One strand in the R4D project explored the value of social media and other web 2.0 tools in encouraging uptake of DFID-funded research material. We aimed to engage users and audiences in the online material as well as, more generally, increase knowledge-sharing and collaboration between researchers. This work involved desk research, prototyping and experimenting with a range of online tools and consulting with experienced practitioners in three Peer Exchange meetings held in DFID. The report of that sub-project has itself been published on R4D. This is the first of a series of blogs summarising our main findings.
What is social media and why is it important for research uptake?
It’s traditional to use Wikipedia definitions for terms like Social Media or web 2.0 because Wikipedia itself is one of the earliest and most successful examples of web 2.0 and it has thrived largely because of its social functionality. Wikipedia is created by its users. There are communities of volunteers, and some paid staff, who collaborate online to manage the site. Its multimedia content can be syndicated to other sites and it is open to anyone on the web. Wikipedia says:
Social media includes web-based and mobile technologies used to turn communication into interactive dialogue between organizations, communities, and individuals. Andreas Kaplan and Michael Haenlein define social media as “a group of Internet-based applications that build on the ideological and technological foundations of Web 2.0, and that allow the creation and exchange of user-generated content.”[1]. Social media is ubiquitously accessible, and enabled by scalable communication techniques.
Until recently, in relation to Development Research Communication, suggesting that ‘social media is ubiquitously accessible’ would have drawn a hollow laugh from the many people working on slow, expensive, unreliable Internet connections. The situation is still difficult for many people in many parts of the world but, as recent research from IDS has demonstrated more and more people, and especially policy actors – the target of much research communication and advocacy – are connected, using the media in the same way as researchers and policy actors in the US and Europe.

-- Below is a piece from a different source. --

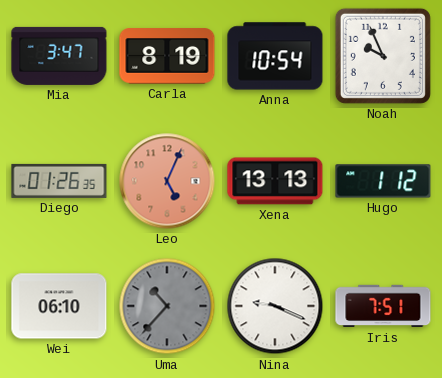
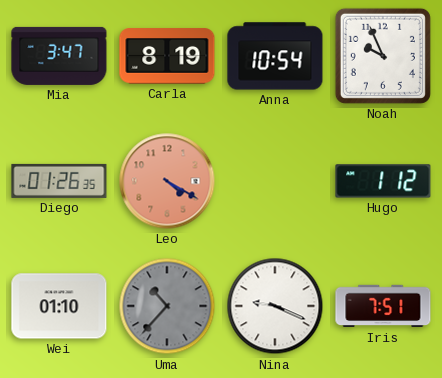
Leo: 5:04 -> 4:20
Xena: 13:13 -> none
Wei: 06:10 -> 01:10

Conversations and Interactions – the secret sauce of social media
Social media is about conversation. This increasing emphasis on two way communication and conversation has transformed organisational communications and is crucial to effective online knowledge sharing. Communicators using online media use the term ‘engagement’ to describe the process of moving to a situation where users and producers interact online, discussing and sharing content.

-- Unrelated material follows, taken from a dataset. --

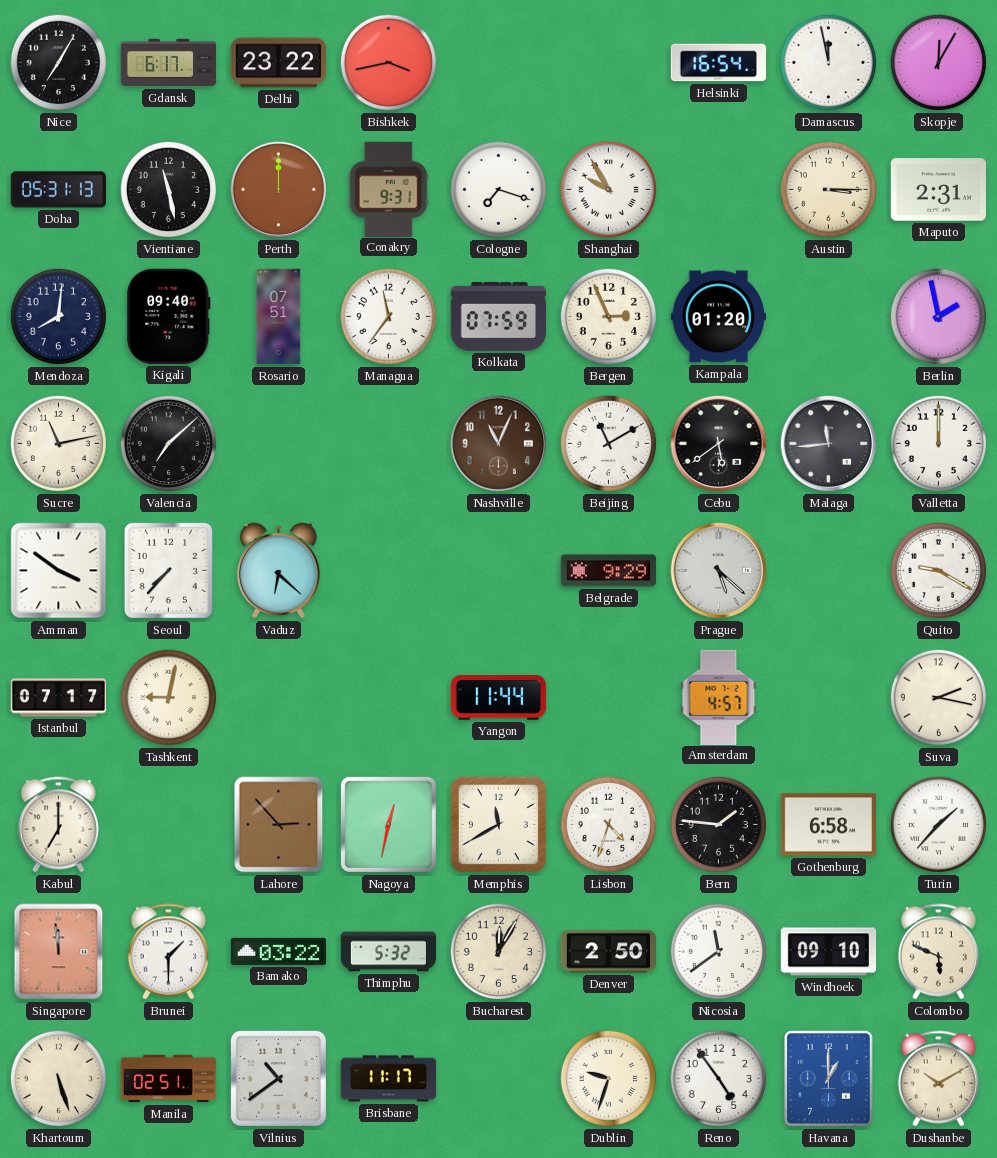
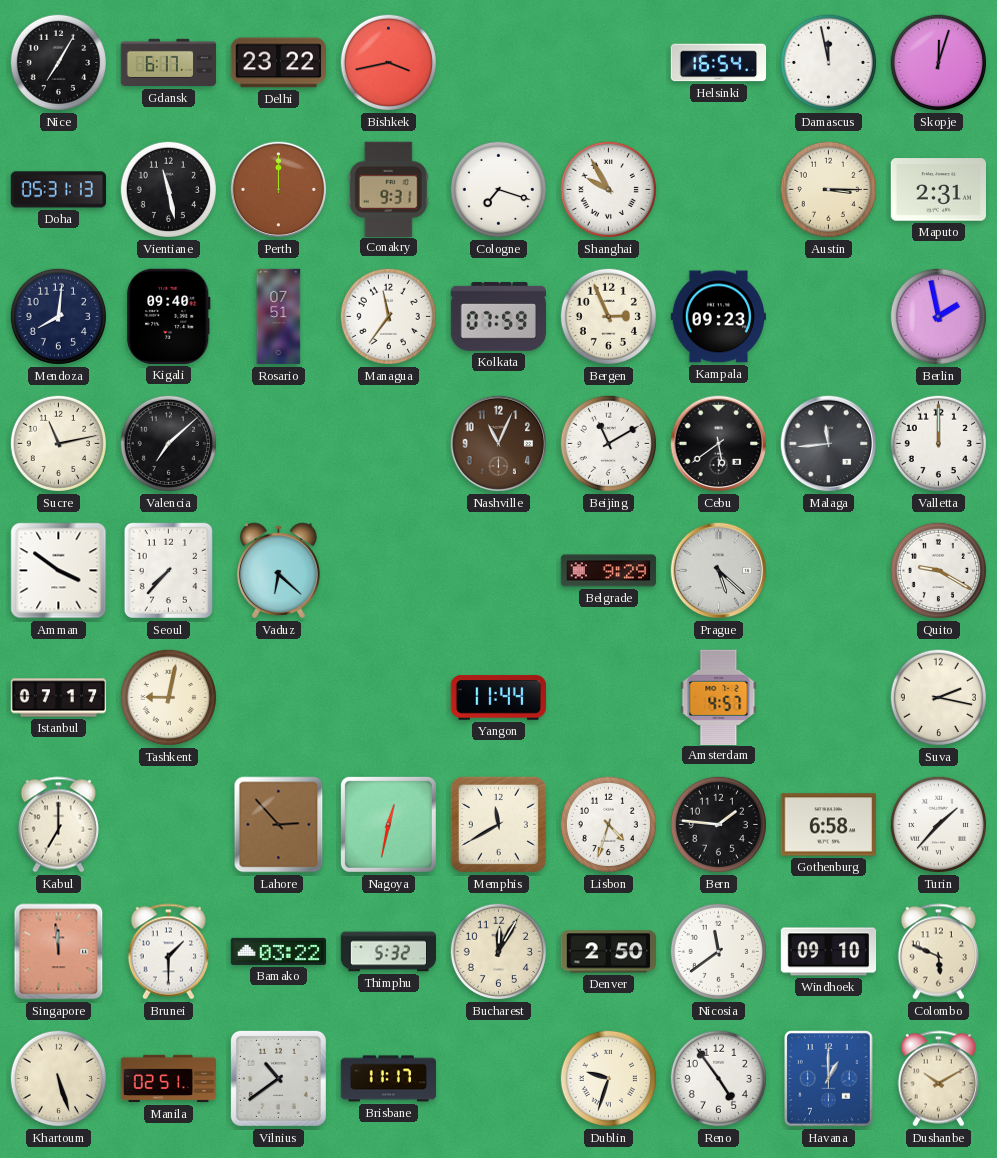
Skopje: 12:05 -> 12:03
Kampala: 01:20 -> 09:23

As illustrated below [2], engagement in this context is generally taken to mean individuals moving from simply accessing or consuming the content and services offered by an online platform to becoming more involved in the platform, recommending or promoting it and actively co-creating the content. There is a wealth of material available on the web discussing and recommending how people can be encouraged to move up this ladder of engagement. Most, including the author of this diagram [3], stress the central importance of conversations between organisations and individuals in encouraging people to move up from the lower steps on the ladder. This of course implies resources being available and committed to connecting with individuals in the audience, as is illustrated by our Twitter case study that will be shared soon on R2A.
[3] Kaplan, Andreas M.; Michael Haenlein (2010) “Users of the world, unite! The challenges and opportunities of Social Media”. Business Horizons 53(1): 59–68.
To borrow an analogy from management consultancy, I would encourage people to turn the pyramid upside down.
Thanks Neil: do you mean that is how to say something about the relationship between real research action and talk about it?!
Hi Pete, I mean the inverted pyramid that is promoted by many management consultants, to promote organisational change, whereby all efforts are to support consecutive layers within the organisation to meet the needs of the “customer” at the top. Thus, if we applied this to the pyramid of engagement on CoPs, we would see your pyramid upside-down, with administrators/moderators (which you call Leaders) at the bottom, supporting the next layer up, and so on layer by layer, with everything designed to meet the needs of the wide base of “customers” or readers at the top (which you call Observers). This is the approach – Reader-Focused Moderation – we use with the HIFA email discussion forums (using the Dgroups platform) that we run with the World Health Organization and others.